Küresel COVID-19 salgınına paralel olarak siber saldırılar arttı. Salgının siber güvenlik etkisine dikkat edilmeli
İlk Koronavirüs vakalarının doğrulanmasından sonra ‘Coronavirus ve COVID-19’ alan adı alımlarındaki artış geçen haftalarda zirveye çıktı. KPMG Türkiye’den Servet Gözel bunların çok büyük bölümünün dolandırıcılık amaçlı olduğunu kaydetti, “Korku ve endişe gibi duygu durumlarından beslenen siber suçlulara karşı uyanık olmayı öneriyoruz” dedi.
Gözel, son haftalarda dolandırıcılık amaçlı hareketlerde artış gözlemlediklerini bildirdi. “Son haftalarda ‘COVID-19’ ve ‘Coronavirus’ benzeri alan adı alımlarındaki artış çok dikkat çekici. Bunların büyük kısmının dolandırıcılık amaçlı olduğu görülüyor. Salgının yüksek oranda yayıldığı ülkelerde phishing (oltalama) saldırıları aynı ölçüde artıyor. Dünya Sağlık Örgütü, salgın sürecinde yaşadıkları siber saldırılarda iki kattan fazla artış olduğunu açıkladı. Kendilerine sağlık veya araştırma kuruluşu görünümü veren saldırganların kullanıcıları e-posta yoluyla suiistimal etmeye çalıştığı vakalar bildiriliyor” diye konuştu.
Gözel, siber saldırılara karşı önerilerini şöyle sıraladı:
- Uzaktan bağlantılar etkin ve güvenliği sağlanmış kanallar üzerinden gerçekleştirilmeli.
- Bilgisayarların, telefonların ya da içinde kurumsal verilerin olduğu cihazların saldırıya uğrama ihtimaline karşı veri güvenliğinin sağlanması için etkili önlemler alınmalı.

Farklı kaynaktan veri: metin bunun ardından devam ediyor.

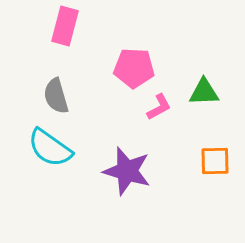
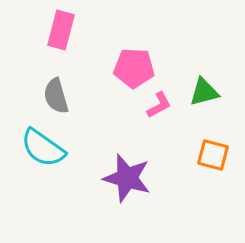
pink rectangle: moved 4 px left, 4 px down
green triangle: rotated 12 degrees counterclockwise
pink L-shape: moved 2 px up
cyan semicircle: moved 7 px left
orange square: moved 2 px left, 6 px up; rotated 16 degrees clockwise
purple star: moved 7 px down
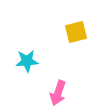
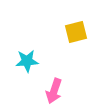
pink arrow: moved 4 px left, 2 px up
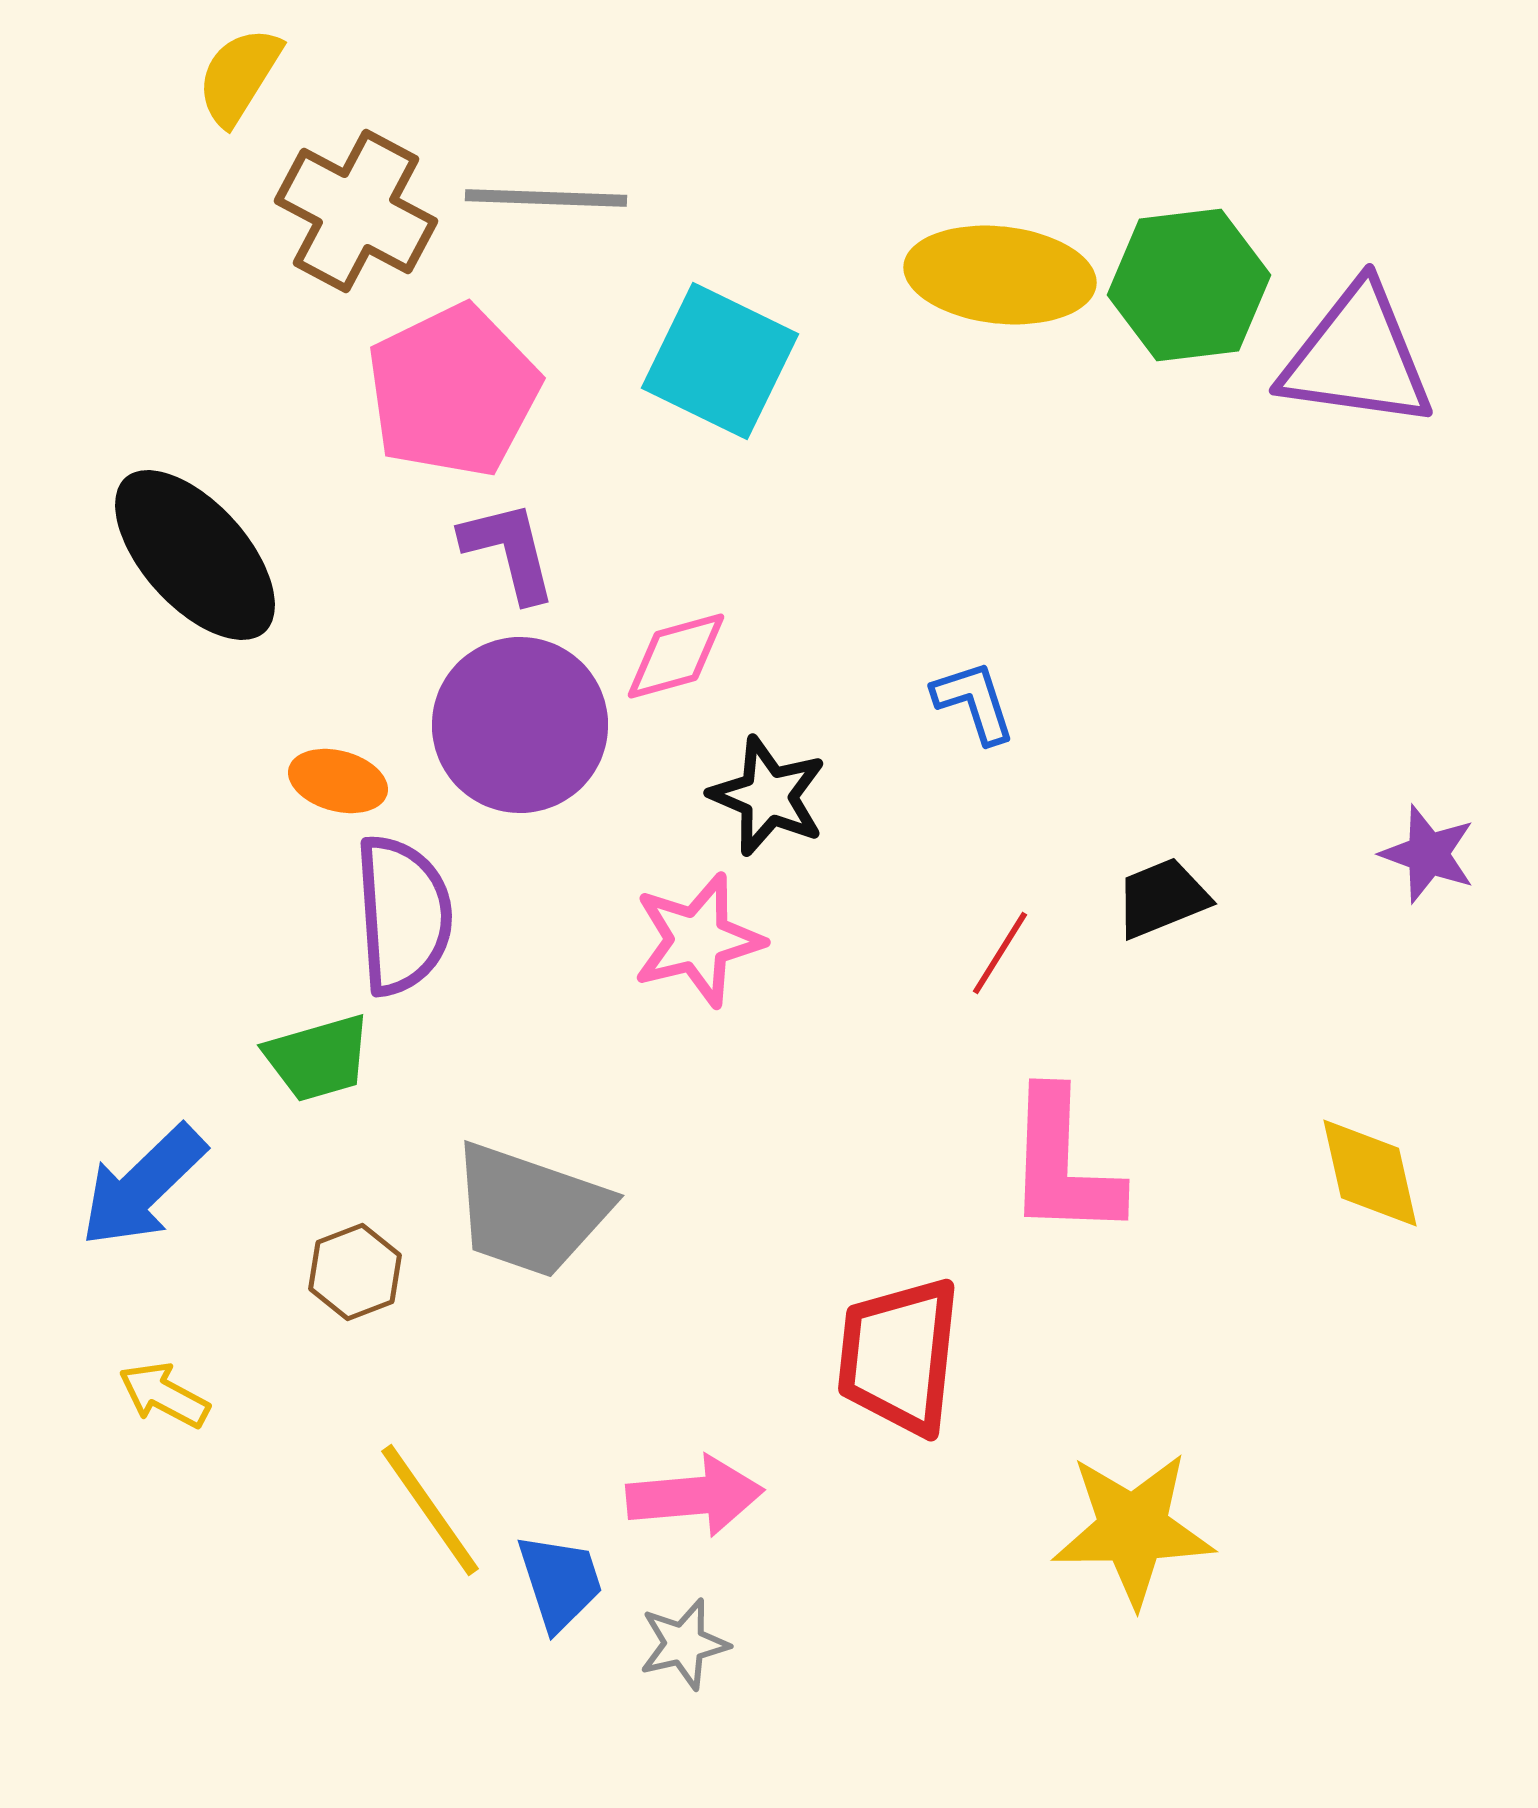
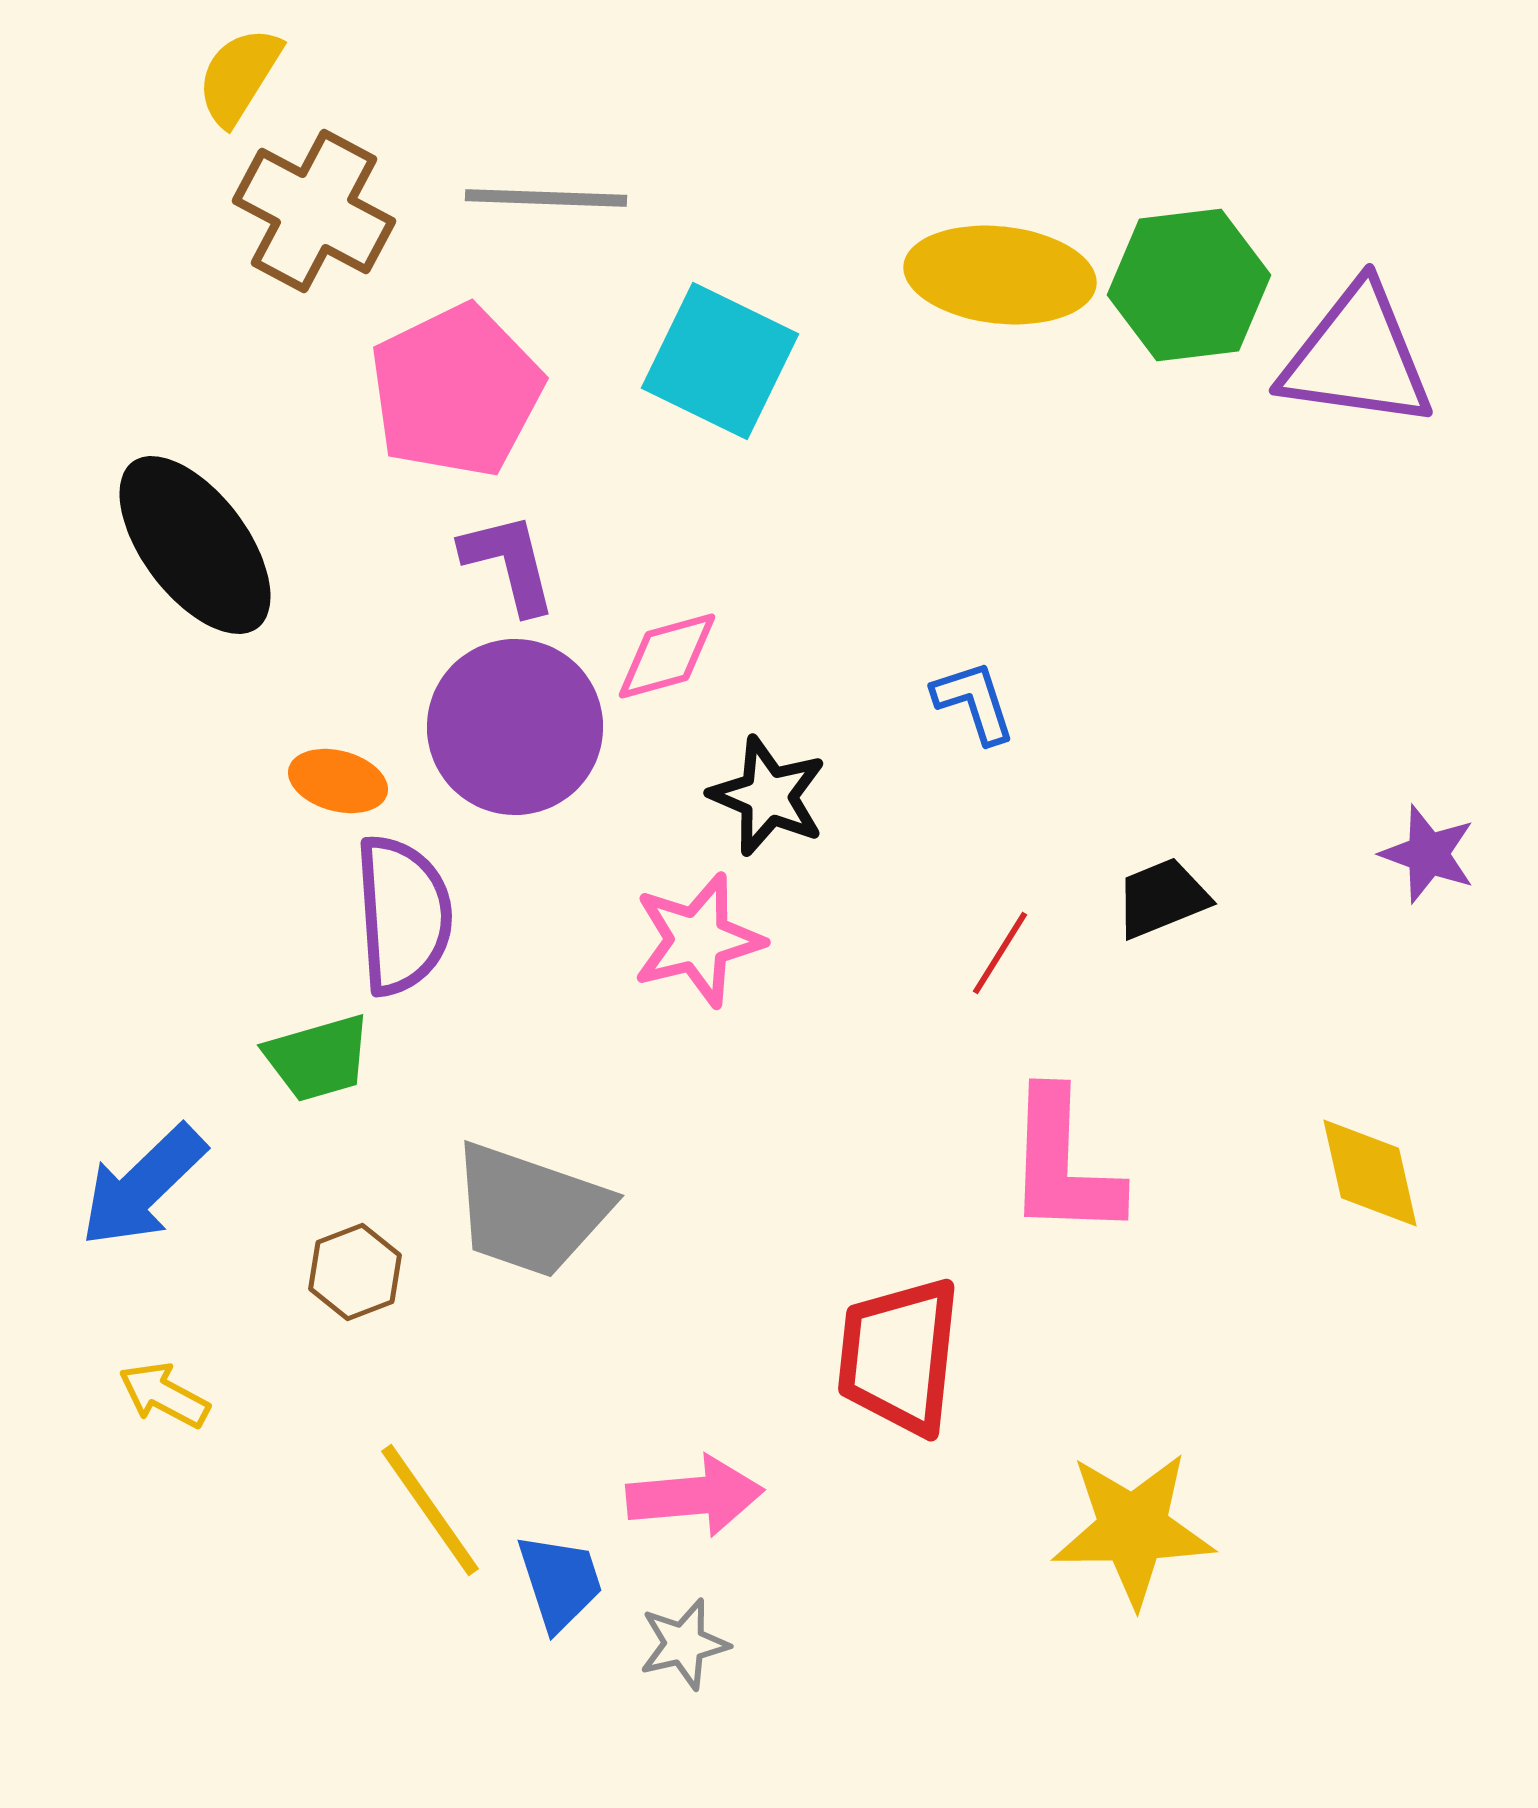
brown cross: moved 42 px left
pink pentagon: moved 3 px right
purple L-shape: moved 12 px down
black ellipse: moved 10 px up; rotated 5 degrees clockwise
pink diamond: moved 9 px left
purple circle: moved 5 px left, 2 px down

- Uzaktan bağlantıların sağlanmasında ilgili kişilere işlerinin gerektirdiği kadar erişim yetkisi verilmeli.
- Ağ, sunucu ve sistemlerdeki yetkilerin iş gereklilikleri temel alınarak özelleştirilmesi kritik önemde.
- Şirketlerin olası siber vakaları önleyebilmek için olay yönetimi süreçlerinin varlığından ve işlerliğinden emin olmaları gerekli.
- Kritik dönemlerden geçerken bilgi teknolojilerine yönelik anahtar personel ve onların yedekleri teyit edilmeli.
- Sistemlerin kullanımına devam etmek için veri merkezleri ve felaket kurtarma merkezlerinin sürekliliği sağlanmalı.